Reference group in PySpark multinomial regression


Does anyone know what the default reference group is in a Pyspark multinomial logistic regression. For instance, we have multiclass outcomes/target of A, B, C, and D.

How does spark choose the reference category? In standard logistic regression in other software (e.g. R, SAS) you can set the reference group yourself. So if your reference is A, you get n-1 models fitted together and having the target classes modeled as A vs B, A vs C, and A vs D.

You want to control this process because if an outcome with a low number of values (small sample of observation) is set as a reference the estimates are going to be unstable.

Here is the link to the multinomial logistic regression model in pyspark. Here the outcome classes are 0, 1, 2 but no clarity on what the reference is. I am assuming it may be zero but not sure of that.


Solution

  • I believe that by default, it does not by use a reference group. This is why, if you run the snip from your link, you find non-zero values for all intercepts.
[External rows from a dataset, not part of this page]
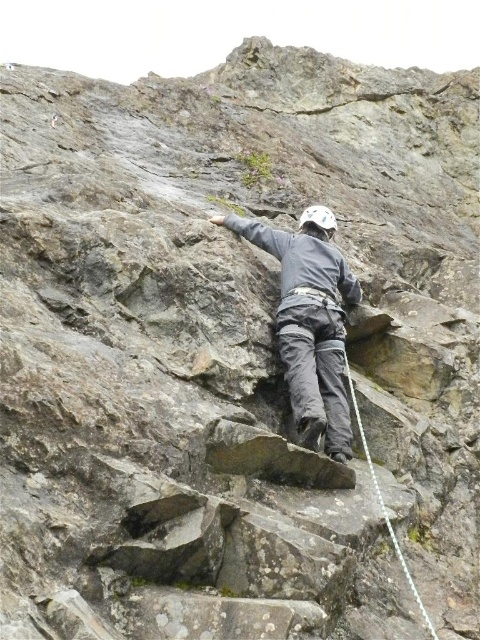 Question: Which point is closer to the camera?

Choices:
 (A) white nylon rope at center
 (B) gray fabric climbing suit at center

Answer: (A)

Question: Is gray fabric climbing suit at center to the right of white nylon rope at center from the viewer's perspective?

Choices:
 (A) yes
 (B) no

Answer: (B)

Question: Is gray fabric climbing suit at center bigger than white nylon rope at center?

Choices:
 (A) no
 (B) yes

Answer: (B)

Question: Does gray fabric climbing suit at center come behind white nylon rope at center?

Choices:
 (A) no
 (B) yes

Answer: (B)

Question: Which point appears farthest from the camera in this image?

Choices:
 (A) (399, 561)
 (B) (300, 260)

Answer: (B) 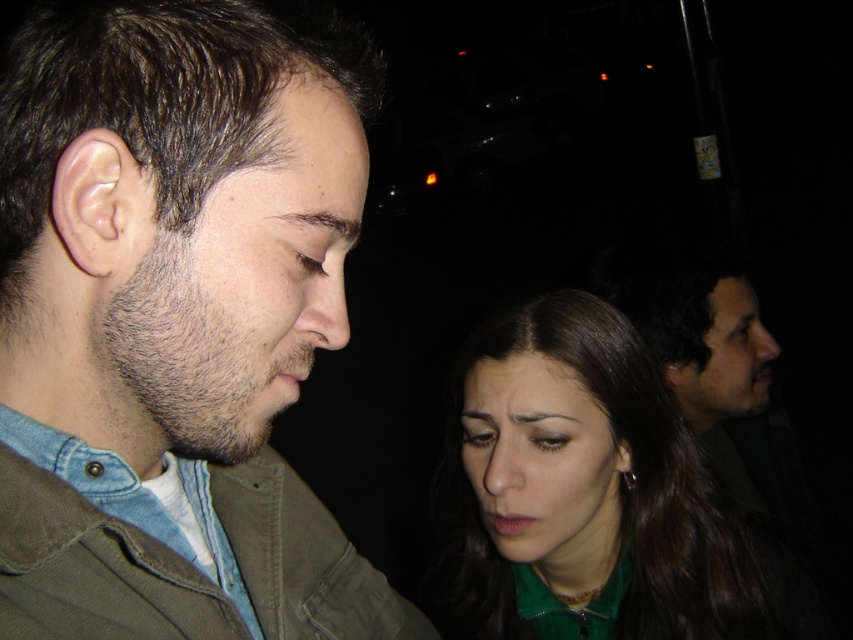 Does dark brown hair at right come behind dark brown hair at upper center?

Yes, it is.

In the scene shown: Is dark brown hair at right above dark brown hair at upper center?

No, dark brown hair at right is not above dark brown hair at upper center.

Who is more distant from viewer, (677, 310) or (314, 108)?

Point (677, 310)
    From the scala source: https://github.com/apache/spark/blob/master/mllib/src/main/scala/org/apache/spark/ml/optim/aggregator/LogisticAggregator.scala

    • Note that there is a difference between multinomial (softmax) and binary loss. The binary case
    • uses one outcome class as a "pivot" and regresses the other class against the pivot. In the
    • multinomial case, the softmax loss function is used to model each class probability
    • independently. Using softmax loss produces K sets of coefficients, while using a pivot class
    • produces K - 1 sets of coefficients (a single coefficient vector in the binary case). In the
    • binary case, we can say that the coefficients are shared between the positive and negative
    • classes...

    It goes on to talk about how coefficients are not generally identifiable (which is why one would pick a reference label), but that when the regularization is applied the coefficients do become identifiable.